Friday, September 5, 2008

Food, or rather drink, for thought


I'd say the staff in the Government Information Center represents a pretty fair sample of San Franciscans as a whole, and, as such, we have among our ranks several restaurant enthusiasts. That explains how an interesting intellectual property quandary came to my attention recently.

Here's the scene: there's a hot new restaurant in town, and much of the buzz surrounding the restaurant emanates from a renown bartender who has come up with some edgy cocktails to complement the restaurant's largely experimental menu. The fledgling restaurant seems to be getting a boost from people who want to taste this bartender's signature drinks.

Now, judging by the portrayal of the restaurant business based on what I've seen on TV dramas (admittedly not the most reliable source of information, but what am I, some kind of librarian?), the kitchen of a hot dining establishment is a pretty high-stress place. It wouldn't be surprising, then, to learn that said bartender has parted ways with the restaurant.

And now for the intellectual property question: can the restaurant keep serving the cocktails?

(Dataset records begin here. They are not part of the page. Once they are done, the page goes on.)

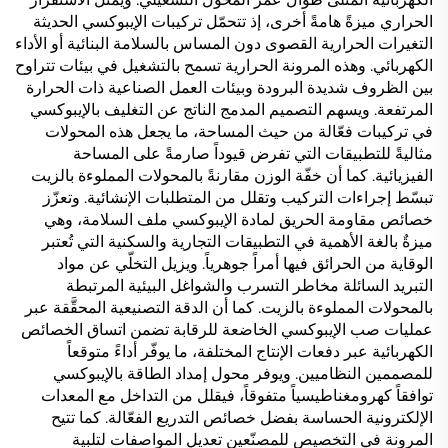
الحراري ميزةً هامةً أخرى، إذ تتحمّل تركيبات الإيبوكسي الحديثة
التغيرات الحرارية القصوى دون المساس بالسلامة البنائية أو الأداء
الكهربائي. وهذه المرونة الحرارية تسمح بالتشغيل في بيئات تتراوح
بين الظروف شديدة البرودة وبيئات العمل الصناعية ذات الحرارة
المرتفعة. ويسهم التصميم المدمج الناتج عن التغليف بالإيبوكسي
في تركيبات فعّالة من حيث المساحة، ما يجعل هذه المحولات
مثاليةً للتطبيقات التي تفرض قيوداً صارمةً على المساحة
الفيزيائية. كما أن خفّة الوزن مقارنةً بالمحولات المملوءة بالزيت
تبسّط إجراءات التركيب وتقلل من المتطلبات الإنشائية. وتعزّز
خصائص مقاومة الحريق لمادة الإيبوكسي ملف السلامة، وهي
ميزةٌ بالغة الأهمية في التطبيقات التجارية والسكنية التي تُعتبر
الوقاية من الحرائق فيها أمراً جوهرياً. ويزيل التخلّي عن مواد
التبريد السائلة مخاطر التسرب والشواغل البيئية المرتبطة
بالمحولات المملوءة بالزيت. كما أن الدقة التصنيعية المحقَّقة عبر
عمليات صب الإيبوكسي الخاضعة للرقابة تضمن اتساق الخصائص
الكهربائية عبر دفعات الإنتاج المختلفة، ما يوفّر أداءً متوقعاً
للمصممين النظاميين. ويوفر محول إمداد الطاقة بالإيبوكسي
توافقاً كهرومغناطيسياً متفوقاً، فيقلل من التداخل مع المعدات
الإلكترونية الحساسة بفضل خصائص التدريع الفعّالة. كما تتيح
المرونة في التخصيص للمصنّعين تعديل المواصفات لتلبية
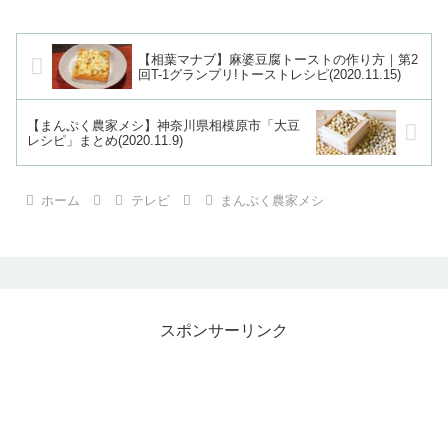
【相葉マナブ】麻婆豆腐トーストの作り方｜第2
回T-1グランプリ!トーストレシピ(2020.11.15)
【まんぷく農家メシ】神奈川県相模原市「大豆
レシピ」まとめ(2020.11.9)
ホーム
テレビ
まんぷく農家メシ
スポンサーリンク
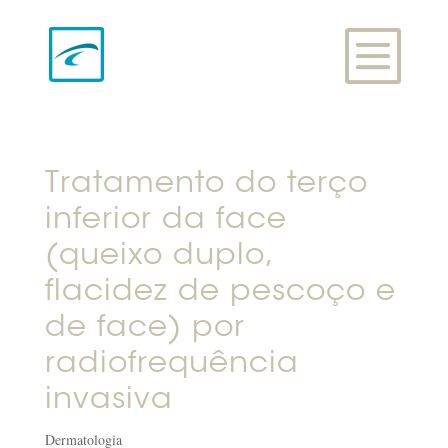
Tratamento do terço
inferior da face
(queixo duplo,
flacidez de pescoço e
de face) por
radiofrequência
invasiva
Dermatologia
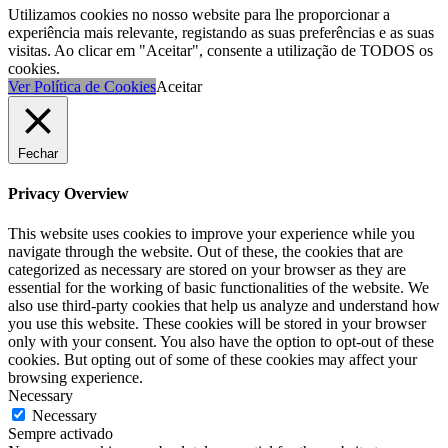
Utilizamos cookies no nosso website para lhe proporcionar a
experiência mais relevante, registando as suas preferências e as suas
visitas. Ao clicar em "Aceitar", consente a utilização de TODOS os
cookies.
Ver Política de Cookies
Aceitar
Fechar
Privacy Overview
This website uses cookies to improve your experience while you
navigate through the website. Out of these, the cookies that are
categorized as necessary are stored on your browser as they are
essential for the working of basic functionalities of the website. We
also use third-party cookies that help us analyze and understand how
you use this website. These cookies will be stored in your browser
only with your consent. You also have the option to opt-out of these
cookies. But opting out of some of these cookies may affect your
browsing experience.
Necessary
Necessary
Sempre activado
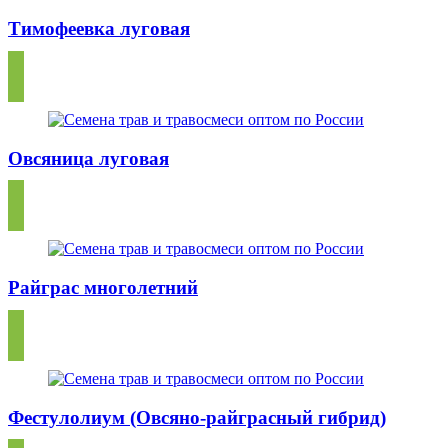
Тимофеевка луговая
Овсяница луговая
Райграс многолетний
Фестулолиум (Овсяно-райграсный гибрид)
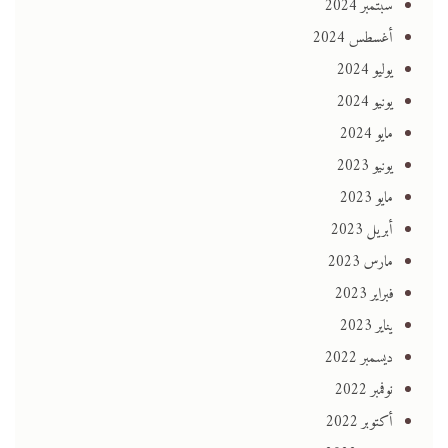
سبتمبر 2024
أغسطس 2024
يوليو 2024
يونيو 2024
مايو 2024
يونيو 2023
مايو 2023
أبريل 2023
مارس 2023
فبراير 2023
يناير 2023
ديسمبر 2022
نوفمبر 2022
أكتوبر 2022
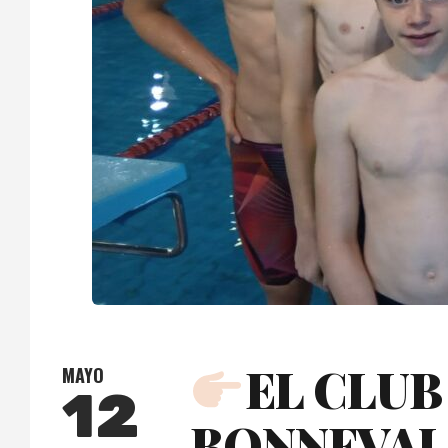
EL CLUB
MAYO
12
BONNEVAL 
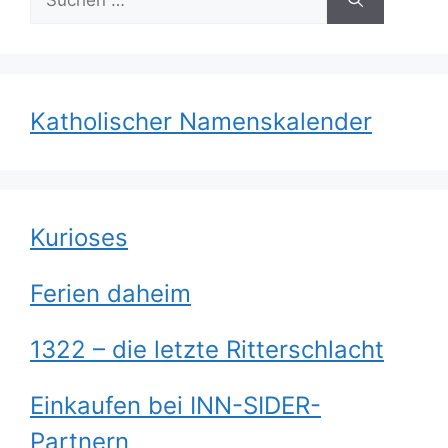
nach:
Katholischer Namenskalender
Kurioses
Ferien daheim
1322 – die letzte Ritterschlacht
Einkaufen bei INN-SIDER-
Partnern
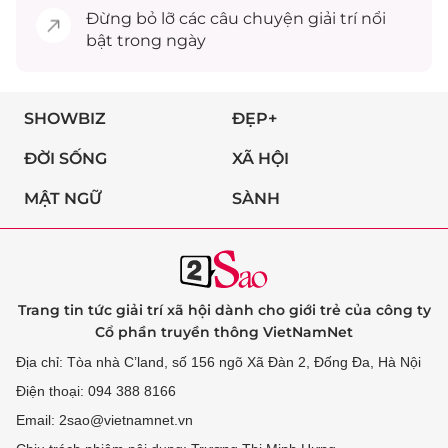
Đừng bỏ lỡ các câu chuyện
giải trí
nổi
bật trong ngày
SHOWBIZ
ĐẸP+
ĐỜI SỐNG
XÃ HỘI
MẬT NGỮ
SÀNH
Trang tin tức giải trí xã hội dành cho giới trẻ của công ty
Cổ phần truyền thông VietNamNet
Địa chỉ: Tòa nhà C’land, số 156 ngõ Xã Đàn 2, Đống Đa, Hà Nội
Điện thoại: 094 388 8166
Email: 2sao@vietnamnet.vn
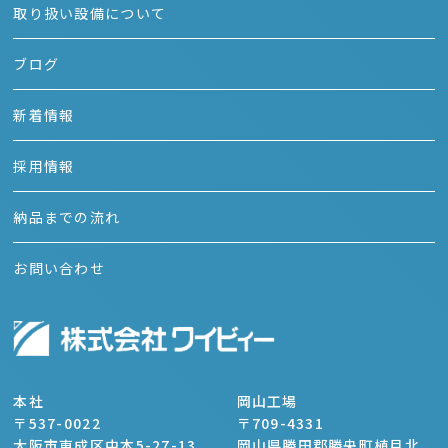
取り扱い設備について
ブログ
新着情報
採用情報
納品までの流れ
お問い合わせ
本社
岡山工場
〒537-0022
〒709-4331
大阪市東成区中本5-27-13
岡山県勝田郡勝央町植月北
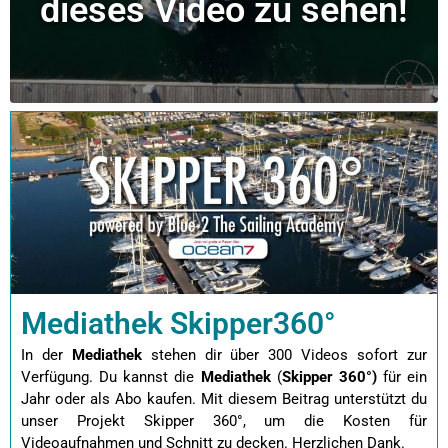
dieses Video zu sehen!
Mediathek Skipper360°
In der
Mediathek
stehen dir über 300 Videos sofort zur
Verfügung. Du kannst die
Mediathek
(
Skipper 360°)
für ein
Jahr oder als Abo kaufen.
Mit diesem Beitrag unterstützt du
unser Projekt Skipper 360°, um die Kosten für
Videoaufnahmen und Schnitt zu decken. Herzlichen Dank.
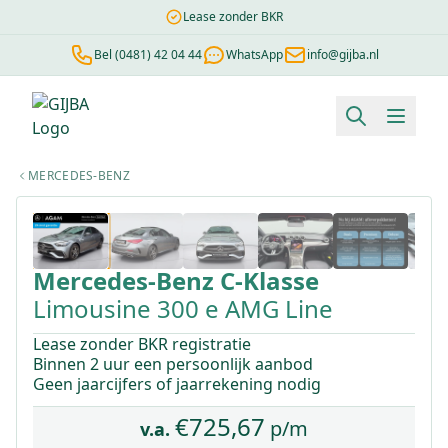
Lease zonder BKR
Bel (0481) 42 04 44
WhatsApp
info@gijba.nl
Financial lease berekenen
Negatieve BKR
Zonder BKR toetsi
MERCEDES-BENZ
1
/
25
Mercedes-Benz
C-Klasse
Limousine 300 e AMG Line
Lease zonder BKR registratie
Binnen 2 uur een persoonlijk aanbod
Geen jaarcijfers of jaarrekening nodig
€
725,67
p/m
v.a.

In this blog, I've already discussed at length the difficulties surrounding intellectual property and foodstuffs. The same would probably go for drinks. It's tricky to satisfy the non-obviousness requirement for a patent when the invention is a combination of known ingredients. To qualify for a patent, the result would have to be surprising to a person with reasonable skill in that area. That would mean that the combination of ingredients would have to be be surprising to, say, a bartender. And by surprising, I don't think that "wow, this tastes like chocolate" or "I'm really surprised that this actually tastes good" would qualify. If you mix vodka, cranberry juice, amaretto and lime and it suddenly turns into breakfast cereal, maybe. But probably not.

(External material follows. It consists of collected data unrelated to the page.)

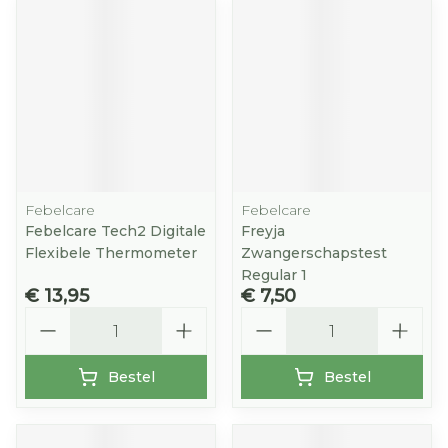
Febelcare
Febelcare
Febelcare Tech2 Digitale
Freyja
Flexibele Thermometer
Zwangerschapstest
Regular 1
€ 13,95
€ 7,50
Aantal
Aantal
Bestel
Bestel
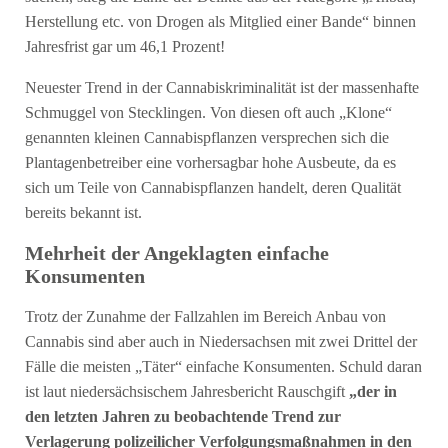
Herstellung etc. von Drogen als Mitglied einer Bande“ binnen
Jahresfrist gar um 46,1 Prozent!
Neuester Trend in der Cannabiskriminalität ist der massenhafte
Schmuggel von Stecklingen. Von diesen oft auch „Klone“
genannten kleinen Cannabispflanzen versprechen sich die
Plantagenbetreiber eine vorhersagbar hohe Ausbeute, da es
sich um Teile von Cannabispflanzen handelt, deren Qualität
bereits bekannt ist.
Mehrheit der Angeklagten einfache
Konsumenten
Trotz der Zunahme der Fallzahlen im Bereich Anbau von
Cannabis sind aber auch in Niedersachsen mit zwei Drittel der
Fälle die meisten „Täter“ einfache Konsumenten. Schuld daran
ist laut niedersächsischem Jahresbericht Rauschgift
„der in
den letzten Jahren zu beobachtende Trend zur
Verlagerung polizeilicher Verfolgungsmaßnahmen in den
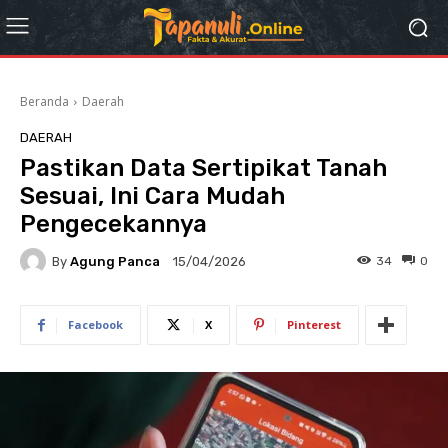
Beranda
Daerah
DAERAH
Pastikan Data Sertipikat Tanah
Sesuai, Ini Cara Mudah
Pengecekannya
By
Agung Panca
34
0
15/04/2026
Facebook
X
Pinterest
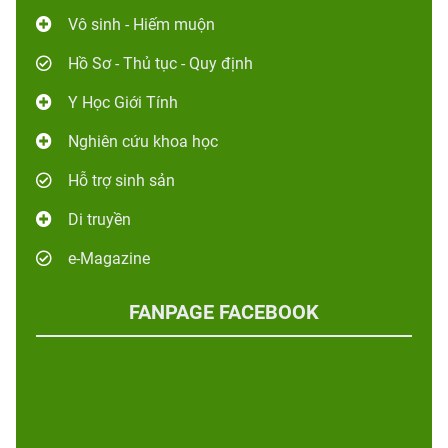
Vô sinh - Hiếm muộn
Hồ Sơ - Thủ tục - Quy định
Y Học Giới Tính
Nghiên cứu khoa học
Hỗ trợ sinh sản
Di truyền
e-Magazine
FANPAGE FACEBOOK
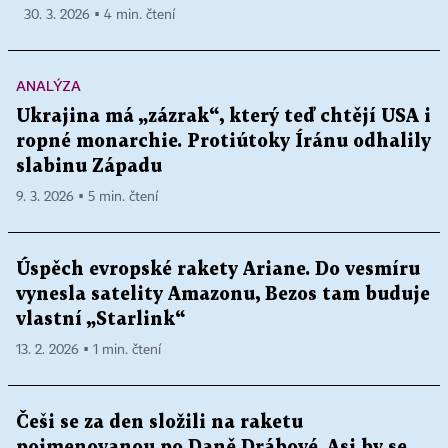
30. 3. 2026 ▪ 4 min. čtení
ANALÝZA
Ukrajina má „zázrak“, který teď chtějí USA i
ropné monarchie. Protiútoky Íránu odhalily
slabinu Západu
9. 3. 2026 ▪ 5 min. čtení
Úspěch evropské rakety Ariane. Do vesmíru
vynesla satelity Amazonu, Bezos tam buduje
vlastní „Starlink“
13. 2. 2026 ▪ 1 min. čtení
Češi se za den složili na raketu
pojmenovanou po Daně Drábové. Asi by se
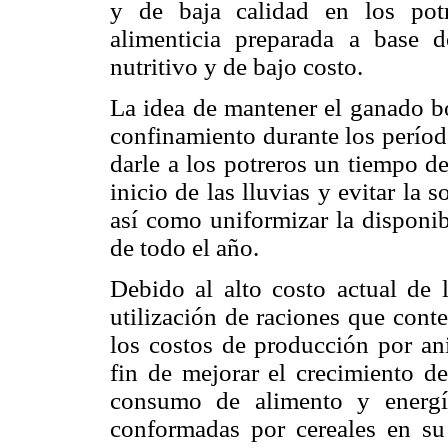
y de baja calidad en los pot
alimenticia preparada a base 
nutritivo y de bajo costo.
La idea de mantener el ganado b
confinamiento durante los período
darle a los potreros un tiempo d
inicio de las lluvias y evitar la s
así como uniformizar la disponib
de todo el año.
Debido al alto costo actual de l
utilización de raciones que conte
los costos de producción por ani
fin de mejorar el crecimiento de
consumo de alimento y energía
conformadas por cereales en su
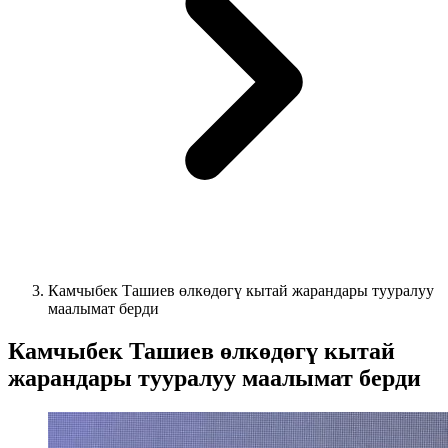
Камчыбек Ташиев өлкөдөгү кытай жарандары тууралуу
маалымат берди
Камчыбек Ташиев өлкөдөгү кытай
жарандары тууралуу маалымат берди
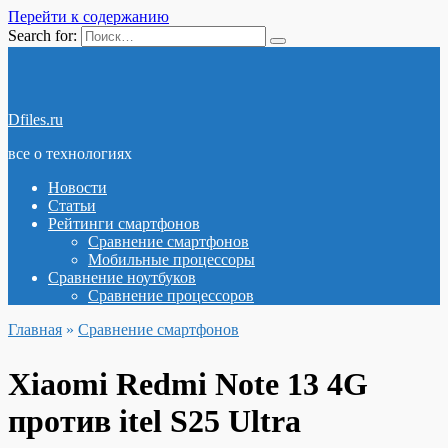
Перейти к содержанию
Search for:
Dfiles.ru
все о технологиях
Новости
Статьи
Рейтинги смартфонов
Сравнение смартфонов
Мобильные процессоры
Сравнение ноутбуков
Сравнение процессоров
Главная
»
Сравнение смартфонов
Xiaomi Redmi Note 13 4G
против itel S25 Ultra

How about copyright? The drink itself wouldn't qualify (it's not a literary, dramatic, or artistic work). The drink description, as written on the menu, is certainly under the purview of copyright. That wouldn't mean that the restaurant couldn't continue to make the drink, but, if the bartender owned the copyright to the description, they'd have to change it. But, since the bartender would have created the description in the course of her normal work duties, the employer (the restaurant) would have a pretty strong claim that it was a work made for hire, meaning the employer would own the copyright anyway.

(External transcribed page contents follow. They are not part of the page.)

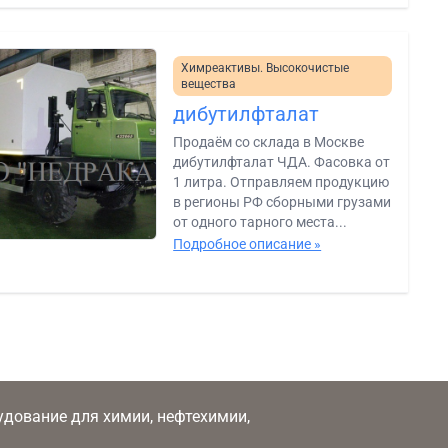
Химреактивы. Высокочистые
вещества
дибутилфталат
Продаём со склада в Москве
дибутилфталат ЧДА. Фасовка от
1 литра. Отправляем продукцию
в регионы РФ сборными грузами
от одного тарного места...
Подробное описание »
рудование для химии, нефтехимии,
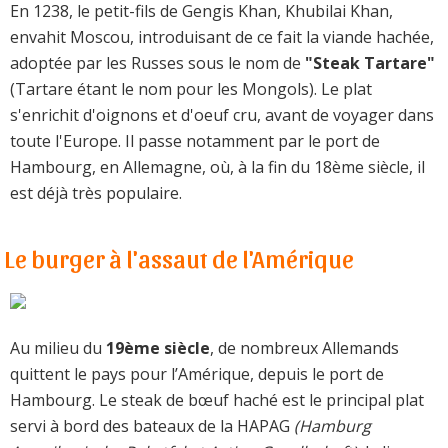
En 1238, le petit-fils de Gengis Khan, Khubilai Khan,
envahit Moscou, introduisant de ce fait la viande hachée,
adoptée par les Russes sous le nom de
"Steak Tartare"
(Tartare étant le nom pour les Mongols). Le plat
s'enrichit d'oignons et d'oeuf cru, avant de voyager dans
toute l'Europe. Il passe notamment par le port de
Hambourg, en Allemagne, où, à la fin du 18ème siècle, il
est déjà très populaire.
Le burger à l'assaut de l'Amérique
Au milieu du
19ème siècle
, de nombreux Allemands
quittent le pays pour l’Amérique, depuis le port de
Hambourg. Le steak de bœuf haché est le principal plat
servi à bord des bateaux de la HAPAG
(Hamburg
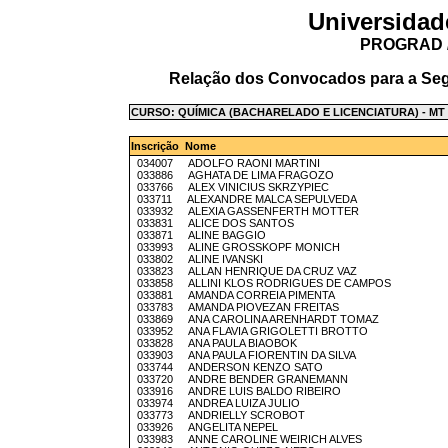
Universidad
PROGRAD /
Relação dos Convocados para a Seg
CURSO: QUÍMICA (BACHARELADO E LICENCIATURA) - MT
Inscrição Nome
034007 ADOLFO RAONI MARTINI
033886 AGHATA DE LIMA FRAGOZO
033766 ALEX VINICIUS SKRZYPIEC
033711 ALEXANDRE MALCA SEPULVEDA
033932 ALEXIA GASSENFERTH MOTTER
033831 ALICE DOS SANTOS
033871 ALINE BAGGIO
033993 ALINE GROSSKOPF MONICH
033802 ALINE IVANSKI
033823 ALLAN HENRIQUE DA CRUZ VAZ
033858 ALLINI KLOS RODRIGUES DE CAMPOS
033881 AMANDA CORREIA PIMENTA
033783 AMANDA PIOVEZAN FREITAS
033869 ANA CAROLINA ARENHARDT TOMAZ
033952 ANA FLAVIA GRIGOLETTI BROTTO
033828 ANA PAULA BIAOBOK
033903 ANA PAULA FIORENTIN DA SILVA
033744 ANDERSON KENZO SATO
033720 ANDRE BENDER GRANEMANN
033916 ANDRE LUIS BALDO RIBEIRO
033974 ANDREA LUIZA JULIO
033773 ANDRIELLY SCROBOT
033926 ANGELITA NEPEL
033983 ANNE CAROLINE WEIRICH ALVES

There doesn't seem to be much recourse for a jilted bartender leaving a restaurant. The best way to retain control over a drink recipe would probably be to keep it to yourself. Hey, it's worked for Coca Cola for a long time.

I should note that all of this is speculation. Nobody around the office has actually heard of any bartenders or restaurant owners getting into a scuffle over improper use of a drink (which is different from people getting into scuffles over improper behavior after a few drinks).

There is, however, a lesson to be learned here. The next time someone offers you one of their "patented [insert drink name here]," you can say something like "You know, I find it highly unlikely that your cocktail, regardless of how unique and tasty it is, satisfies the non-obvious subject matter requirement adopted by the USPTO as set out in Title 35, Section 103 of US Code." You'll be the life of the party!